Input schemas describe structure but not intent. Descriptions should explain non-obvious parameter relationships and valid value ranges.

Purpose4/5

Does the description clearly state what the tool does and how it differs from similar tools?

The description clearly states the tool's purpose: reading the instruction manual (SKILL.md) and file structure of a locally installed skill. It uses specific verbs ('Read') and resources ('instruction manual', 'file structure'), but doesn't explicitly differentiate from sibling tools like skills_list or skills_search, which might also provide skill information.

Agents choose between tools based on descriptions. A clear purpose with a specific verb and resource helps agents select the right tool.

Usage Guidelines3/5

Does the description explain when to use this tool, when not to, or what alternatives exist?
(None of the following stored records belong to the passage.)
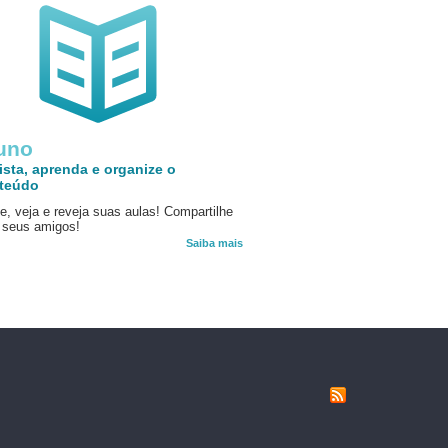
uno
ista, aprenda e organize o
teúdo
e, veja e reveja suas aulas! Compartilhe
seus amigos!
Saiba mais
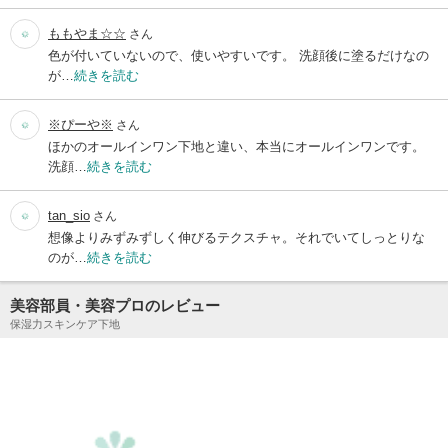
ももやま☆☆
さん
色が付いていないので、使いやすいです。 洗顔後に塗るだけなの
が…
続きを読む
※ぴーや※
さん
ほかのオールインワン下地と違い、本当にオールインワンです。
洗顔…
続きを読む
tan_sio
さん
想像よりみずみずしく伸びるテクスチャ。それでいてしっとりな
のが…
続きを読む
美容部員・美容プロのレビュー
保湿力スキンケア下地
The description provides implied usage guidance: 'Use this to learn how to use a skill after installing it.' This suggests when to use the tool (post-installation learning), but doesn't explicitly state when not to use it or name alternatives like skills_search for finding skills before installation. The guidance is helpful but not comprehensive.

Agents often have multiple tools that could apply. Explicit usage guidance like "use X instead of Y when Z" prevents misuse.